- [DIRECTIONS FOR THIS TASK] Each entry that follows is to be retyped exactly. Pictures do not belong in the copy.
====== EXERCISE DATA ======
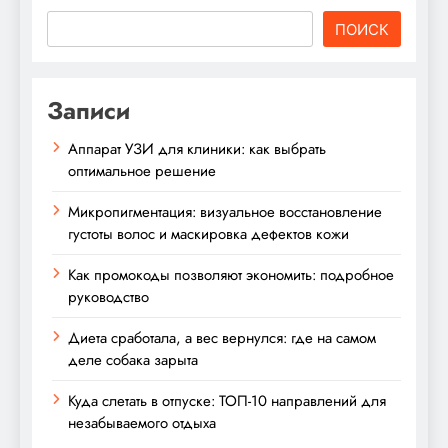
ПОИСК
Записи
Аппарат УЗИ для клиники: как выбрать
оптимальное решение
Микропигментация: визуальное восстановление
густоты волос и маскировка дефектов кожи
Как промокоды позволяют экономить: подробное
руководство
Диета сработала, а вес вернулся: где на самом
деле собака зарыта
Куда слетать в отпуске: ТОП-10 направлений для
незабываемого отдыха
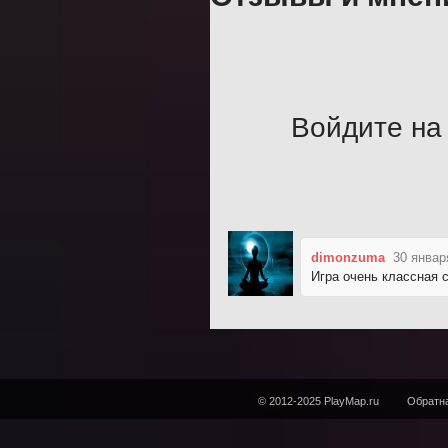
Войдите на 
dimonzuma
30 январ
Игра очень классная 
© 2012-2025 PlayMap.ru
Обратна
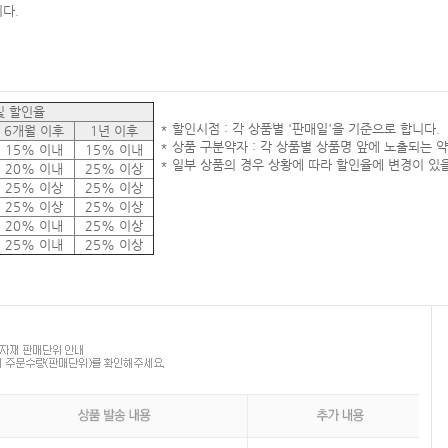
다.
및 할인율
* 할인시점 : 각 상품별 '판매일'을 기준으로 합니다.
6개월 이후
1년 이후
* 상품 구분약자 : 각 상품별 상품명 앞에 노출되는 
15% 이내
15% 이내
* 일부 상품의 경우 상황에 따라 할인율에 변경이 있을
20% 이내
25% 이상
25% 이상
25% 이상
25% 이상
25% 이상
20% 이내
25% 이상
25% 이내
25% 이상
======
- [ANSWER BELOW]
ПОИСК
Записи
Аппарат УЗИ для клиники: как выбрать
оптимальное решение
Микропигментация: визуальное восстановление
густоты волос и маскировка дефектов кожи
Как промокоды позволяют экономить: подробное
руководство
Диета сработала, а вес вернулся: где на самом
деле собака зарыта
Куда слетать в отпуске: ТОП-10 направлений для
незабываемого отдыха
Войдите на 
dimonzuma
30 январ
Игра очень классная 
© 2012-2025 PlayMap.ru
Обратна
다.
및 할인율
* 할인시점 : 각 상품별 '판매일'을 기준으로 합니다.
6개월 이후
1년 이후
* 상품 구분약자 : 각 상품별 상품명 앞에 노출되는 
15% 이내
15% 이내
* 일부 상품의 경우 상황에 따라 할인율에 변경이 있을
20% 이내
25% 이상
25% 이상
25% 이상
25% 이상
25% 이상
20% 이내
25% 이상
25% 이내
25% 이상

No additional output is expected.